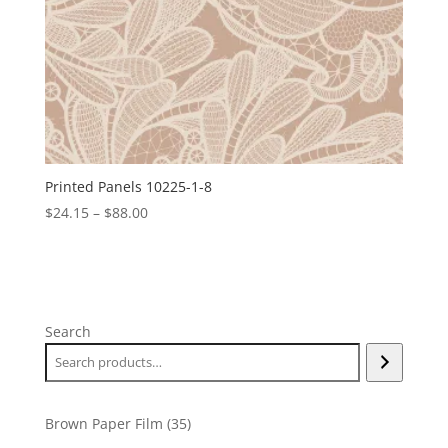
Printed Panels 10225-1-8
Price
$
24.15
–
$
88.00
range:
$24.15
through
$88.00
Search
35
Brown Paper Film
35
products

What to work on: Every line in the data above needs to be given again exactly, pictures aside.

Response:
Printed Panels 10225-1-8
Price
$
24.15
–
$
88.00
range:
$24.15
through
$88.00
Search
35
Brown Paper Film
35
products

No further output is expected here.